**ABOUT THIS EXERCISE:**
Repeat, exactly and completely, the entries shown underneath.
##### SUPPLIED DATA
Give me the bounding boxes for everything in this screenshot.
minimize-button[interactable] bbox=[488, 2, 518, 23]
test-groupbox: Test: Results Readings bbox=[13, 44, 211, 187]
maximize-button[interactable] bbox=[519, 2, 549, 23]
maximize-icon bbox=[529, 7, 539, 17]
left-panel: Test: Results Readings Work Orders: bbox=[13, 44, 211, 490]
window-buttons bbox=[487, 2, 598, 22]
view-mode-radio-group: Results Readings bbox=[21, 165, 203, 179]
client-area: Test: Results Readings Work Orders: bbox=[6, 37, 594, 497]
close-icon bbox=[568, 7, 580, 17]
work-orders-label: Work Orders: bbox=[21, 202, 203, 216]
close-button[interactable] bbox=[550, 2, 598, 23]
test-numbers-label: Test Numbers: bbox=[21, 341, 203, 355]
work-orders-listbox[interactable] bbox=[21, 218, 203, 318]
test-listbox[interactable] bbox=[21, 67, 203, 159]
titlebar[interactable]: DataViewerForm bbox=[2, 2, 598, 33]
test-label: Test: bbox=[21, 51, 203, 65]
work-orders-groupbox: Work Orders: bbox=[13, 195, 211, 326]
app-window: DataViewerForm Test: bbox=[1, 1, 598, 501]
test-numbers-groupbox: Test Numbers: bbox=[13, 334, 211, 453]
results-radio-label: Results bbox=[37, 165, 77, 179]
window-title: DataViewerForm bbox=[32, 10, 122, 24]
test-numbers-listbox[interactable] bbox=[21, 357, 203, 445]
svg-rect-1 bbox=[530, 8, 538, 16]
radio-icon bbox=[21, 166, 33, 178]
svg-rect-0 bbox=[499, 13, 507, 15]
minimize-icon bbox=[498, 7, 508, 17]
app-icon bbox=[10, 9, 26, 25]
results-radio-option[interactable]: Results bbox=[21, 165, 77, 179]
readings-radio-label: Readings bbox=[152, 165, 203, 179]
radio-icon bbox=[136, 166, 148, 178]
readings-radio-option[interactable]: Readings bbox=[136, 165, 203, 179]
##########
**PROBLEM SOLUTION:**
Give me the bounding boxes for everything in this screenshot.
minimize-button[interactable] bbox=[488, 2, 518, 23]
test-groupbox: Test: Results Readings bbox=[13, 44, 211, 187]
maximize-button[interactable] bbox=[519, 2, 549, 23]
maximize-icon bbox=[529, 7, 539, 17]
left-panel: Test: Results Readings Work Orders: bbox=[13, 44, 211, 490]
window-buttons bbox=[487, 2, 598, 22]
view-mode-radio-group: Results Readings bbox=[21, 165, 203, 179]
client-area: Test: Results Readings Work Orders: bbox=[6, 37, 594, 497]
close-icon bbox=[568, 7, 580, 17]
work-orders-label: Work Orders: bbox=[21, 202, 203, 216]
close-button[interactable] bbox=[550, 2, 598, 23]
test-numbers-label: Test Numbers: bbox=[21, 341, 203, 355]
work-orders-listbox[interactable] bbox=[21, 218, 203, 318]
test-listbox[interactable] bbox=[21, 67, 203, 159]
titlebar[interactable]: DataViewerForm bbox=[2, 2, 598, 33]
test-label: Test: bbox=[21, 51, 203, 65]
work-orders-groupbox: Work Orders: bbox=[13, 195, 211, 326]
app-window: DataViewerForm Test: bbox=[1, 1, 598, 501]
test-numbers-groupbox: Test Numbers: bbox=[13, 334, 211, 453]
results-radio-label: Results bbox=[37, 165, 77, 179]
window-title: DataViewerForm bbox=[32, 10, 122, 24]
test-numbers-listbox[interactable] bbox=[21, 357, 203, 445]
svg-rect-1 bbox=[530, 8, 538, 16]
radio-icon bbox=[21, 166, 33, 178]
svg-rect-0 bbox=[499, 13, 507, 15]
minimize-icon bbox=[498, 7, 508, 17]
app-icon bbox=[10, 9, 26, 25]
results-radio-option[interactable]: Results bbox=[21, 165, 77, 179]
readings-radio-label: Readings bbox=[152, 165, 203, 179]
radio-icon bbox=[136, 166, 148, 178]
readings-radio-option[interactable]: Readings bbox=[136, 165, 203, 179]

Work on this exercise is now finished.